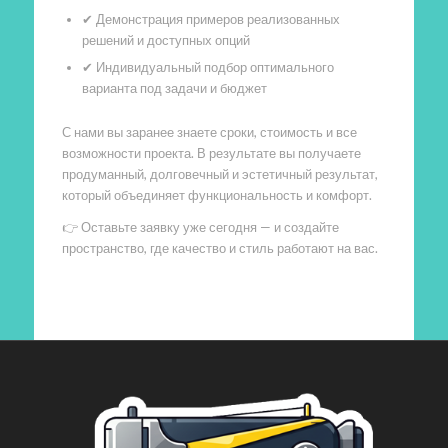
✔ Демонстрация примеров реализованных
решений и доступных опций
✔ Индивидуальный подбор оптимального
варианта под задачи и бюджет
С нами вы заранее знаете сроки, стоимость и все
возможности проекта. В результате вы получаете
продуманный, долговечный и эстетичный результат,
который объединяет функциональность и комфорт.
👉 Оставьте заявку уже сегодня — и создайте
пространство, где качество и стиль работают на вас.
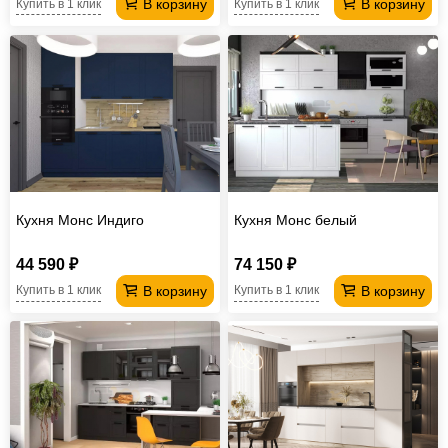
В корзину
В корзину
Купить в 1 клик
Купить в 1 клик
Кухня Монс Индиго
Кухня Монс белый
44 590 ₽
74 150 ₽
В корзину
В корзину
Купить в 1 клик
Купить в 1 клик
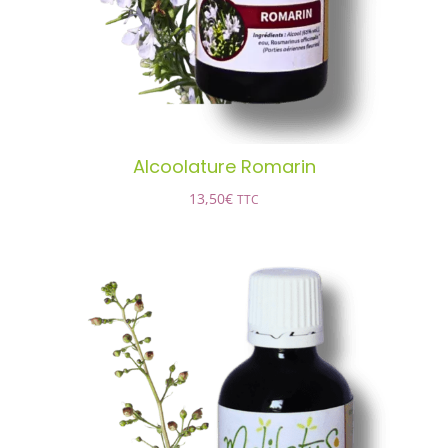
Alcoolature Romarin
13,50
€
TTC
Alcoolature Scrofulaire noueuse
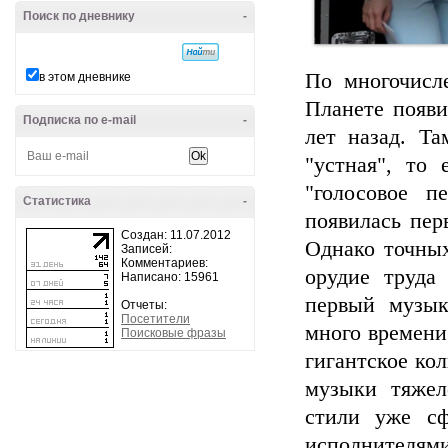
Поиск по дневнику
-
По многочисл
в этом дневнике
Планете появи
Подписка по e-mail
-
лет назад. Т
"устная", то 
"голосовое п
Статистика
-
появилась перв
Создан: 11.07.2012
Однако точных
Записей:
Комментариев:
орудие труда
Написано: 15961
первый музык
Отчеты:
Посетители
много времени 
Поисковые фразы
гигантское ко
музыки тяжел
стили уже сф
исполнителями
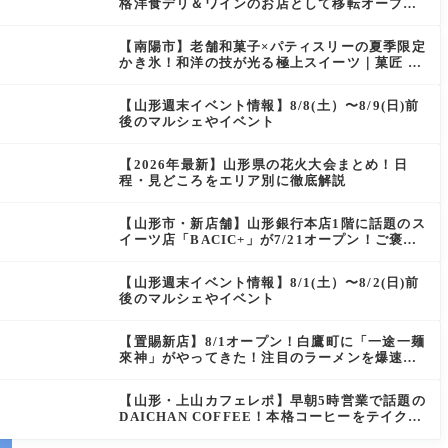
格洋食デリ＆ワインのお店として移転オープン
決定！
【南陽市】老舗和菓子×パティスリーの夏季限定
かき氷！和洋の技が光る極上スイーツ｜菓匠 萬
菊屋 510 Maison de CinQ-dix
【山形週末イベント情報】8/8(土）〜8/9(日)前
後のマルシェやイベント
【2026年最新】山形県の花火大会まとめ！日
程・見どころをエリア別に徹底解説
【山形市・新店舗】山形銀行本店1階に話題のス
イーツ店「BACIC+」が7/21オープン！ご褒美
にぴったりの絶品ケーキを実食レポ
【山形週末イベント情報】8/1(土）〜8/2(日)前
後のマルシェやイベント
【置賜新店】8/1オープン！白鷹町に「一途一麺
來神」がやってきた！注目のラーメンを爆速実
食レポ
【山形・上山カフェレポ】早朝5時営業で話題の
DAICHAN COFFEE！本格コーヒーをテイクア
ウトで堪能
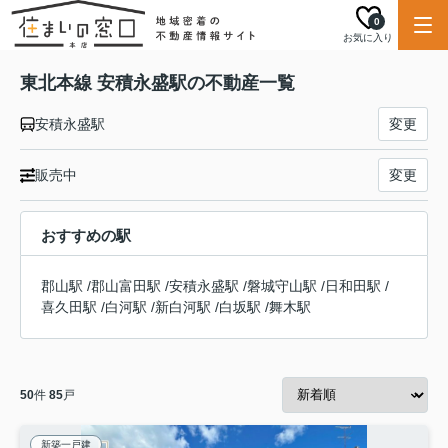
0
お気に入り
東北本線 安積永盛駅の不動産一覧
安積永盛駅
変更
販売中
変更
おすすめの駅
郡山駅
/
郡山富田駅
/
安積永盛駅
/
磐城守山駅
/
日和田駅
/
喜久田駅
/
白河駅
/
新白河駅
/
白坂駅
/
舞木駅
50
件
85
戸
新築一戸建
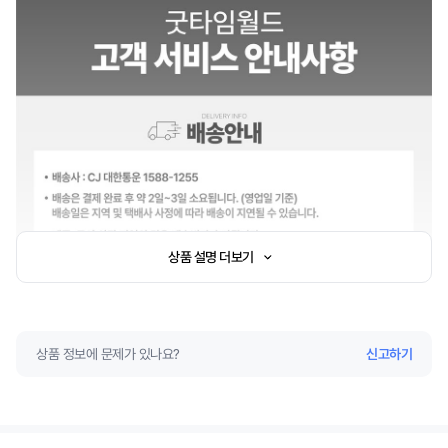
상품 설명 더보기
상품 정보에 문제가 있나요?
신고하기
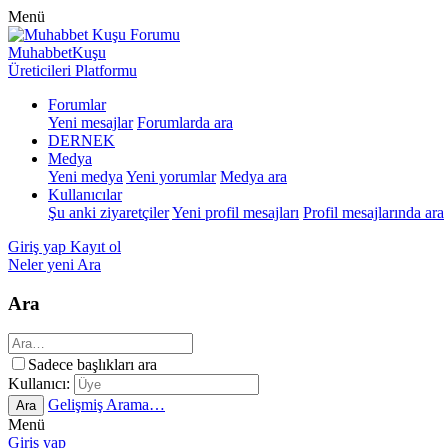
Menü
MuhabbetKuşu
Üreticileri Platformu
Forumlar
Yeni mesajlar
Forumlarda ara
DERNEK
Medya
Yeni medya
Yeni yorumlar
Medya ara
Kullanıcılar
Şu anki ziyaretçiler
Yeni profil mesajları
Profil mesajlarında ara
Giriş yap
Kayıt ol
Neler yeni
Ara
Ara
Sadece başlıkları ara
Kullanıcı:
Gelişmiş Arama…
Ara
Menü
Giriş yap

Task to complete: Working through the entries above, copy every line in which "Alcoolature" is found.

Answer space:
Alcoolature Romarin
Alcoolature Scrofulaire noueuse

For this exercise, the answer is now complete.